# '86 cabriolet will not start



## barraketh (Mar 30, 2007)

I have a 1986 cabriolet that stubbornly resists all my efforts to fix it, and if you guys can't help me, I'm sending the thrice-damned thing to the crusher.
*calms.
Anyway, the deal is this. I was driving it one day last winter and suddenly, for no apparent reason, it _stopped running_.
We trailered it home, I got another car, and I've spent the past year trying to fix it.
When you turn the key, the starter motor goes and it sounds like it's going to start, but it never turns over. The starter motor runs for as long as you hold the key, but the engine will never start.
The cylinders get plenty of fuel, and we've tested the electrical flow all the way from the battery through the ignition coil and the cap and rotor. 
The power flow is good through the rotor _when the cap is off_, but when you clip the cap on, the spark plugs do not spark.
I have replaced the following:
Plugs, (though they're fouled now from trying to start it, they *did* work when I got them.)
Wires, 
Cap, 
Rotor,
Ignition Coil,
Ignition Control Module, 
and Computer.
I am





















going out of my mind. I've replaced _everything_. What the _hell_ is wrong with this car?
Thank you for your feedback,
-Derek.


----------



## Andromeda451 (Jan 6, 2006)

*Re: '86 cabriolet will not start (barraketh)*

Mr. B,
Assuming that the engine does not get spark even though you've replaced "most" of it I would bite the bullet and replace the distributor itself.
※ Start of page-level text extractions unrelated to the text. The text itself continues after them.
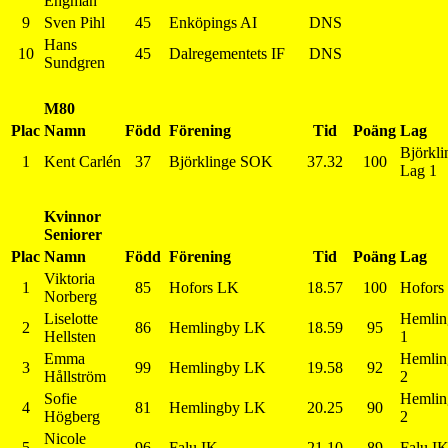
Engman
9
Sven Pihl
45
Enköpings AI
DNS
Hans
10
45
Dalregementets IF
DNS
Sundgren
M80
Plac
Namn
Född
Förening
Tid
Poäng
Lag
Björkl
1
Kent Carlén
37
Björklinge SOK
37.32
100
Lag 1
Kvinnor
Seniorer
Plac
Namn
Född
Förening
Tid
Poäng
Lag
Viktoria
1
85
Hofors LK
18.57
100
Hofors
Norberg
Liselotte
Hemlin
2
86
Hemlingby LK
18.59
95
Hellsten
1
Emma
Hemlin
3
99
Hemlingby LK
19.58
92
Hållström
2
Sofie
Hemlin
4
81
Hemlingby LK
20.25
90
Högberg
2
Nicole
5
96
Falu IK
21.10
89
Falu I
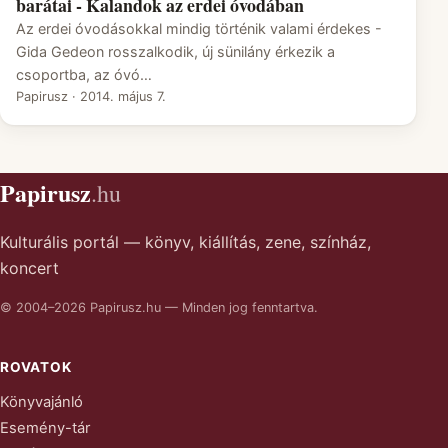
barátai - Kalandok az erdei óvodában
Az erdei óvodásokkal mindig történik valami érdekes -
Gida Gedeon rosszalkodik, új sünilány érkezik a
csoportba, az óvó…
Papirusz
·
2014. május 7.
Papirusz
.hu
Kulturális portál — könyv, kiállítás, zene, színház,
koncert
© 2004–2026 Papirusz.hu — Minden jog fenntartva.
ROVATOK
Könyvajánló
Esemény-tár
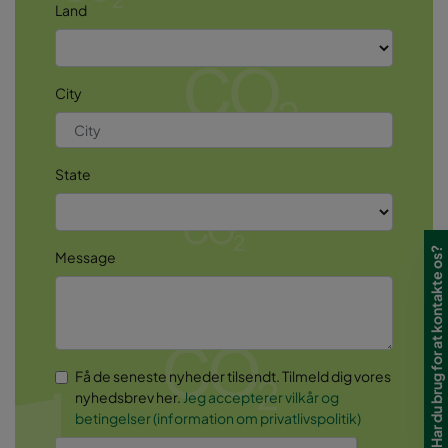
Land
City
State
Har du brug for at kontakte os?
Message
Få de seneste nyheder tilsendt. Tilmeld dig vores
nyhedsbrev her.
Jeg accepterer vilkår og
betingelser (information om privatlivspolitik)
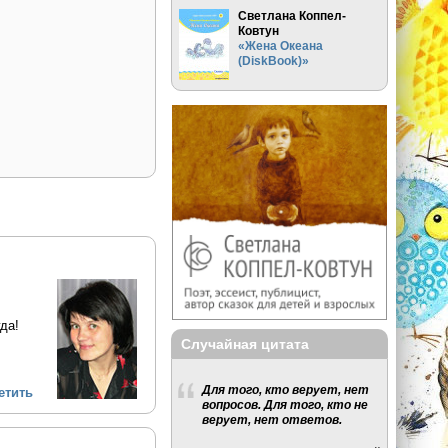
Светлана Коппел-
Ковтун
«Жена Океана
(DiskBook)»
да!
Случайная цитата
Для того, кто верует, нет
етить
вопросов. Для того, кто не
верует, нет ответов.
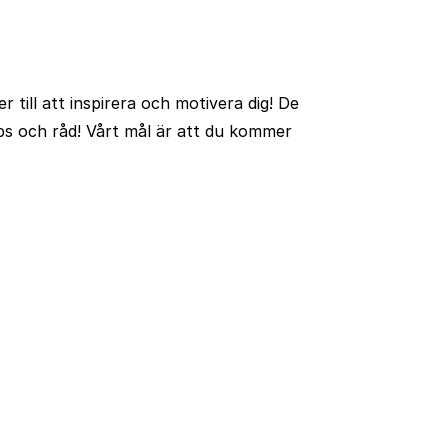
 till att inspirera och motivera dig! De
ps och råd! Vårt mål är att du kommer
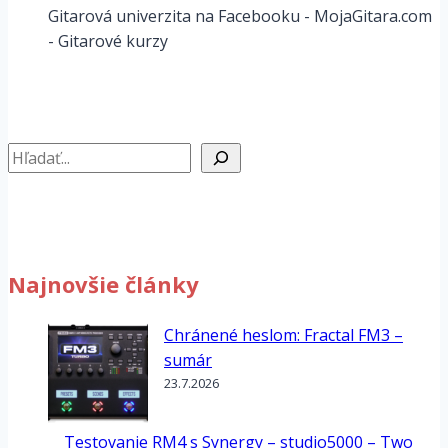
Gitarová univerzita na Facebooku - MojaGitara.com
- Gitarové kurzy
Hľadať
Najnovšie články
Chránené heslom: Fractal FM3 –
sumár
23.7.2026
Testovanie RM4 s Synergy – studio5000 – Two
The cap being off gets spark, installing the cap causes the spark to fail. This tells me the compression of the distributor shaft by the cap is shifting the reluctor away from the Hall sensor just enough to kill the pickup of a valid magnetic pulse. Bushing wear in the distributor may be the culprit. The fact the unit is an '89 indicates it probably has lots of miles on it so this points to wear again. 
If you do have valid, good quality spark change the fuel injectors out. They do have a finite life (305Kmiles on my Fox) and when they wear out the failure mode seems to be either stop injecting completely or open up and dump fuel into the intakes.
Good Luck,
Andromeda451


----------